SUPPLIED DATA Block Start
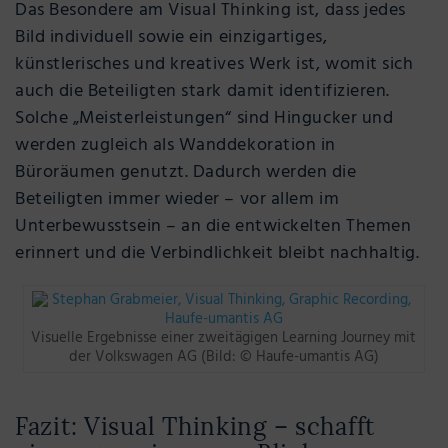
Das Besondere am Visual Thinking ist, dass jedes
Bild individuell sowie ein einzigartiges,
künstlerisches und kreatives Werk ist, womit sich
auch die Beteiligten stark damit identifizieren.
Solche „Meisterleistungen“ sind Hingucker und
werden zugleich als Wanddekoration in
Büroräumen genutzt. Dadurch werden die
Beteiligten immer wieder – vor allem im
Unterbewusstsein – an die entwickelten Themen
erinnert und die Verbindlichkeit bleibt nachhaltig.
Visuelle Ergebnisse einer zweitägigen Learning Journey mit
der Volkswagen AG (Bild: © Haufe-umantis AG)
Fazit: Visual Thinking – schafft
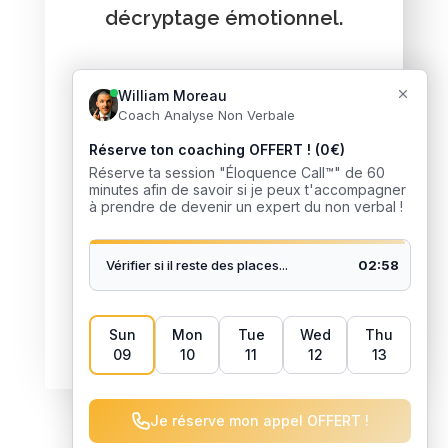
décryptage émotionnel.
Vous voulez recevoir de
l'aide ?
J’accompagne des milliers de
personnes à développer leur
intelligence sociale et
relationnelle. Je pourrais faire
pareil avec toi mon ami !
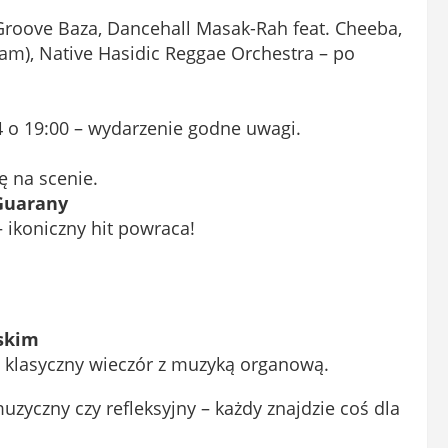
Groove Baza, Dancehall Masak-Rah feat. Cheeba,
(Jam), Native Hasidic Reggae Orchestra – po
 o 19:00 – wydarzenie godne uwagi.
ę na scenie.
 Guarany
ikoniczny hit powraca!
skim
– klasyczny wieczór z muzyką organową.
uzyczny czy refleksyjny – każdy znajdzie coś dla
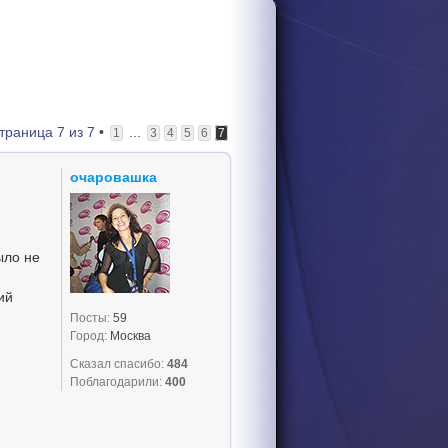
траница
7
из
7
•
...
1
3
4
5
6
7
очаровашка
ыло не
ий
Посты:
59
Город:
Москва
Сказал спасибо:
484
Поблагодарили:
400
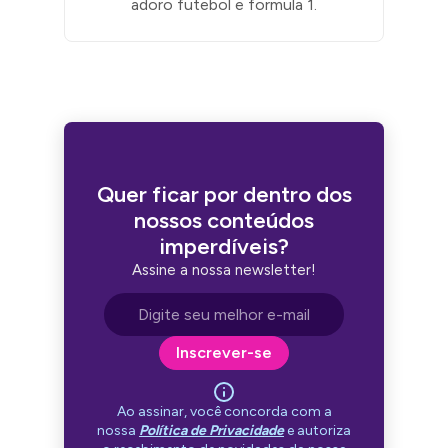
adoro futebol e formula 1.
Quer ficar por dentro dos
nossos conteúdos
imperdíveis?
Assine a nossa newsletter!
Endereço de e-mail
Inscrever-se
Ao assinar, você concorda com a
nossa
Política de Privacidade
e autoriza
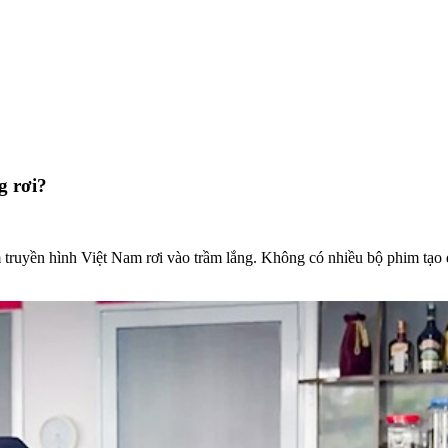
g rơi?
 truyền hình Việt Nam rơi vào trầm lắng. Không có nhiều bộ phim tạo 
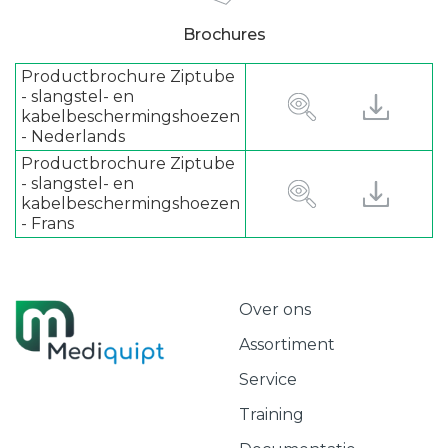
Brochures
Productbrochure Ziptube
- slangstel- en
kabelbeschermingshoezen
- Nederlands
Productbrochure Ziptube
- slangstel- en
kabelbeschermingshoezen
- Frans
Over ons
Assortiment
Service
Training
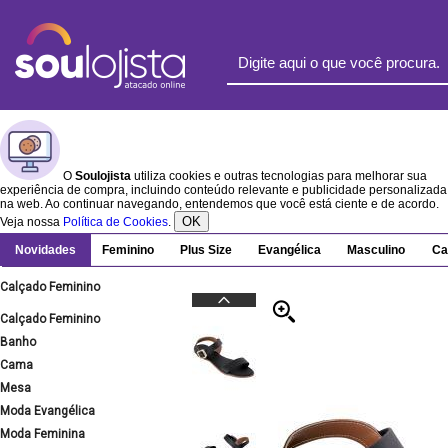
O
Soulojista
utiliza cookies e outras tecnologias para melhorar sua
experiência de compra, incluindo conteúdo relevante e publicidade personalizada
na web. Ao continuar navegando, entendemos que você está ciente e de acordo.
OK
Veja nossa
Política de Cookies
.
Novidades
Feminino
Plus Size
Evangélica
Masculino
Ca
Calçado Feminino
Calçado Feminino
Banho
Cama
Mesa
Moda Evangélica
Moda Feminina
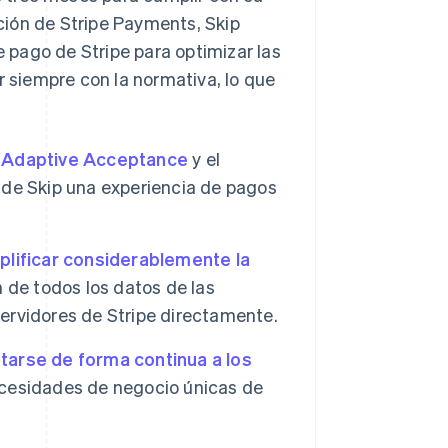
ción de Stripe Payments, Skip
pago de Stripe para optimizar las
r siempre con la normativa, lo que
o
Adaptive Acceptance
y el
es de Skip una experiencia de pagos
plificar considerablemente la
 de todos los datos de las
servidores de Stripe directamente.
tarse de forma continua a los
cesidades de negocio únicas de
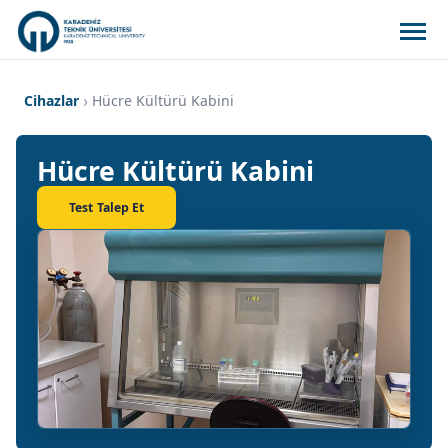
Cihazlar
Hücre Kültürü Kabini
Hücre Kültürü Kabini
Test Talep Et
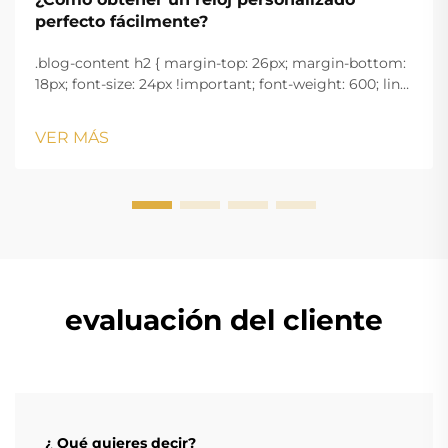
perfecto fácilmente?
.blog-content h2 { margin-top: 26px; margin-bottom:
18px; font-size: 24px !important; font-weight: 600; line-
height: normal; } .blog-content h3 { margin-top: 26px;
margin-bottom: 18px; font-size: 20px !important; font-
VER MÁS
w...
evaluación del cliente
¿ Qué quieres decir?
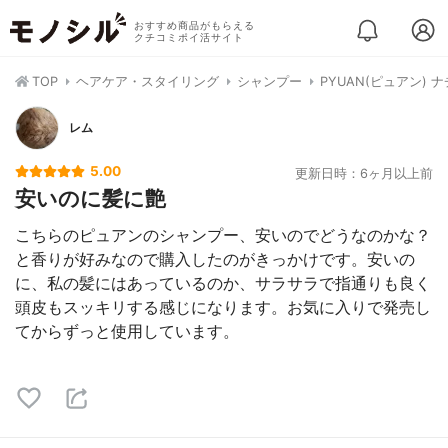
おすすめ商品がもらえる
クチコミポイ活サイト
TOP
ヘアケア・スタイリング
シャンプー
PYUAN(ピュアン) 
レム
5.00
更新日時：6ヶ月以上前
安いのに髪に艶
こちらのピュアンのシャンプー、安いのでどうなのかな？
と香りが好みなので購入したのがきっかけです。安いの
に、私の髪にはあっているのか、サラサラで指通りも良く
頭皮もスッキリする感じになります。お気に入りで発売し
てからずっと使用しています。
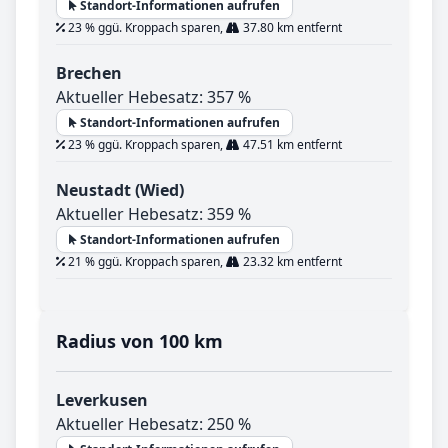
Standort-Informationen aufrufen
23 % ggü. Kroppach sparen,
37.80 km entfernt
Brechen
Aktueller Hebesatz: 357 %
Standort-Informationen aufrufen
23 % ggü. Kroppach sparen,
47.51 km entfernt
Neustadt (Wied)
Aktueller Hebesatz: 359 %
Standort-Informationen aufrufen
21 % ggü. Kroppach sparen,
23.32 km entfernt
Radius von 100 km
Leverkusen
Aktueller Hebesatz: 250 %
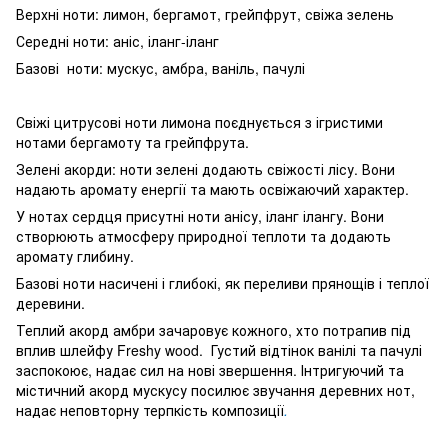
Верхні ноти: лимон, бергамот, грейпфрут, свіжа зелень
Середні ноти: аніс, іланг-іланг
Базові ноти: мускус, амбра, ваніль, пачулі
Свіжі цитрусові ноти лимона поєднується з ігристими
нотами бергамоту та грейпфрута.
Зелені акорди: ноти зелені додають свіжості лісу. Вони
надають аромату енергії та мають освіжаючий характер.
У нотах сердця присутні ноти анісу, іланг ілангу. Вони
створюють атмосферу природної теплоти та додають
аромату глибину.
Базові ноти насичені і глибокі, як переливи прянощів і теплої
деревини.
Теплий акорд амбри зачаровує кожного, хто потрапив під
вплив шлейфу Freshy wood. Густий відтінок ванілі та пачулі
заспокоює, надає сил на нові звершення. Інтригуючий та
містичний акорд мускусу посилює звучання деревних нот,
надає неповторну терпкість композиції
.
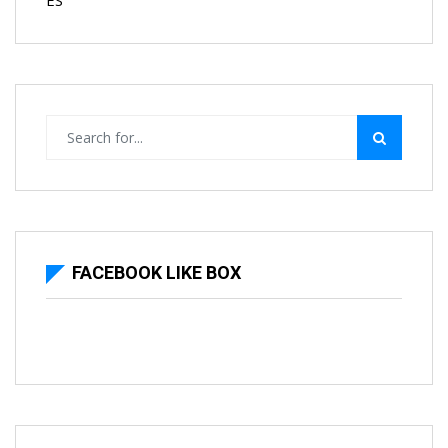
ES
FACEBOOK LIKE BOX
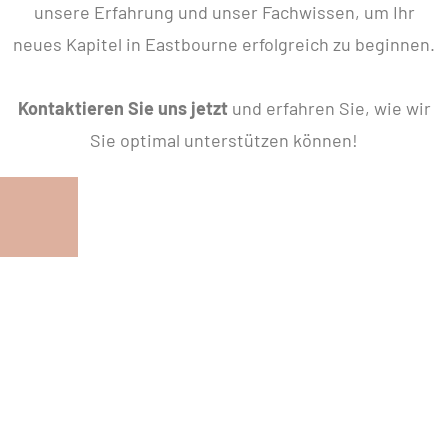
unsere Erfahrung und unser Fachwissen, um Ihr
neues Kapitel in Eastbourne erfolgreich zu beginnen.
Kontaktieren Sie uns jetzt
und erfahren Sie, wie wir
Sie optimal unterstützen können!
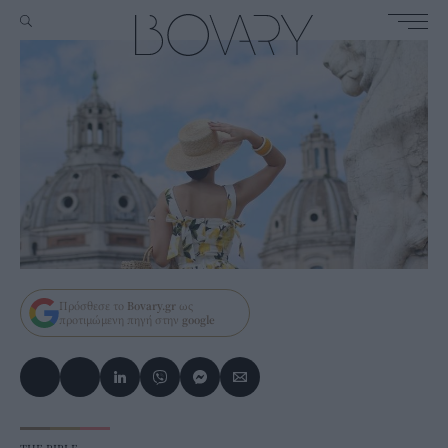
Πρόσθεσε το
Bovary.gr
ως
προτιμώμενη πηγή στην
google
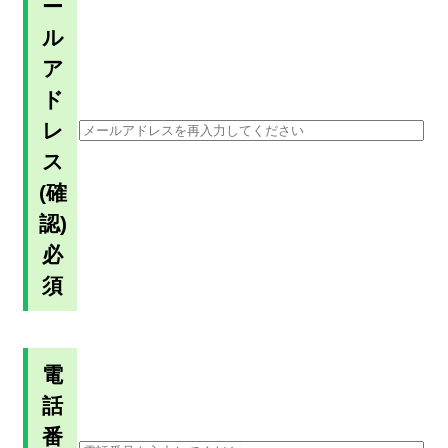
ー
ル
ア
ド
レ
ス
(確
認)
必
須
電
話
番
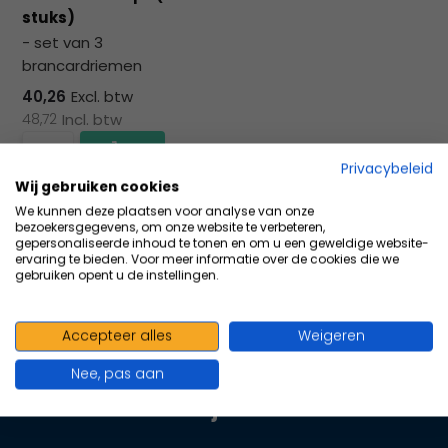
na
stuks)
he
- set van 3
ge
brancardriemen
zoe
te
40,26
Excl. btw
ga
48,72
Incl. btw
Als
u
Privacybeleid
me
Wij gebruiken cookies
Vergelijk
aa
We kunnen deze plaatsen voor analyse van onze
bezoekersgegevens, om onze website te verbeteren,
wer
gepersonaliseerde inhoud te tonen en om u een geweldige website-
kun
ervaring te bieden. Voor meer informatie over de cookies die we
gebruiken opent u de instellingen.
u
to
en
Accepteer alles
Weigeren
100+ kwaliteits merken | scherp
sw
geprijsd | volgens richtlijnen
geb
Nee, pas aan
Oranje Kruis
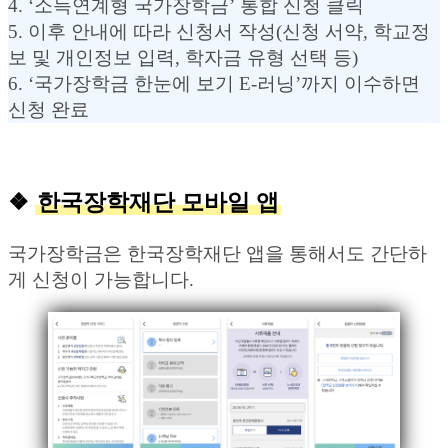
4. ‘소득연계형 국가장학금’ 통합 신청 클릭
5. 이후 안내에 따라 신청서 작성(신청 서약, 학교정
보 및 개인정보 입력, 학자금 유형 선택 등)
6. ‘국가장학금 한눈에 보기 E-러닝’까지 이수하면
신청 완료
❖
한국장학재단 모바일 앱
국가장학금은 한국장학재단 앱을 통해서도 간단하
게 신청이 가능합니다.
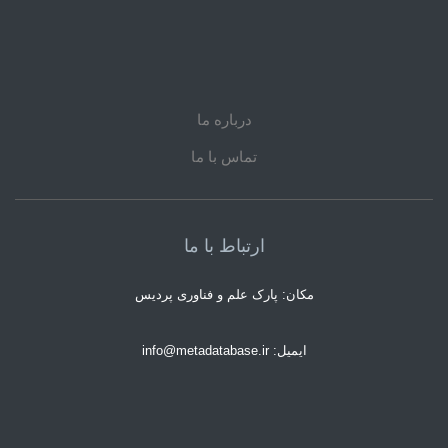
درباره ما
تماس با ما
ارتباط با ما
مکان: پارک علم و فناوری پردیس
ایمیل: info@metadatabase.ir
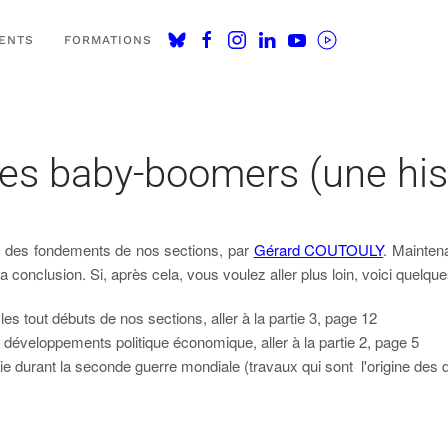
ENTS
FORMATIONS
 baby-boomers (une hist
ant des fondements de nos sections, par
Gérard COUTOULY
. Maintena
la conclusion. Si, après cela, vous voulez aller plus loin, voici quelqu
es tout débuts de nos sections, aller à la partie 3, page 12
es développements politique économique, aller à la partie 2, page 5
ie durant la seconde guerre mondiale (travaux qui sont l'origine des d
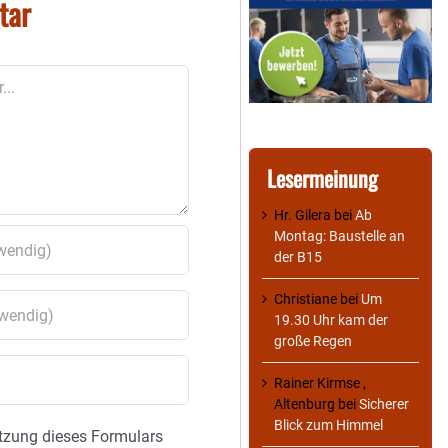
tar
Lesermeinung
Hr. Gilera
bei
Ab
Montag: Baustelle an
der B15
Christiane
bei
Um
19.30 Uhr kam der
große Regen
Rainer Kirmse ,
Altenburg
bei
Sicherer
Blick zum Himmel
tzung dieses Formulars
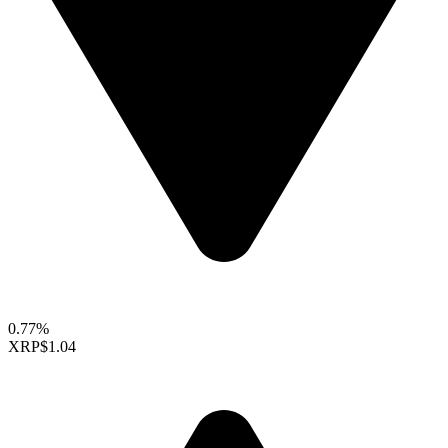
0.77%
XRP
$1.04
SUPPLIED DATA Block End
__AIM OF THE TASK__
Keep the pictures out and repeat exactly the lines from the beginning of the data through the line that contains "pareil avec toi mon ami !", both ends included.

__RESULT BELOW__
Das Besondere am Visual Thinking ist, dass jedes
Bild individuell sowie ein einzigartiges,
künstlerisches und kreatives Werk ist, womit sich
auch die Beteiligten stark damit identifizieren.
Solche „Meisterleistungen“ sind Hingucker und
werden zugleich als Wanddekoration in
Büroräumen genutzt. Dadurch werden die
Beteiligten immer wieder – vor allem im
Unterbewusstsein – an die entwickelten Themen
erinnert und die Verbindlichkeit bleibt nachhaltig.
Visuelle Ergebnisse einer zweitägigen Learning Journey mit
der Volkswagen AG (Bild: © Haufe-umantis AG)
Fazit: Visual Thinking – schafft
décryptage émotionnel.
Vous voulez recevoir de
l'aide ?
J’accompagne des milliers de
personnes à développer leur
intelligence sociale et
relationnelle. Je pourrais faire
pareil avec toi mon ami !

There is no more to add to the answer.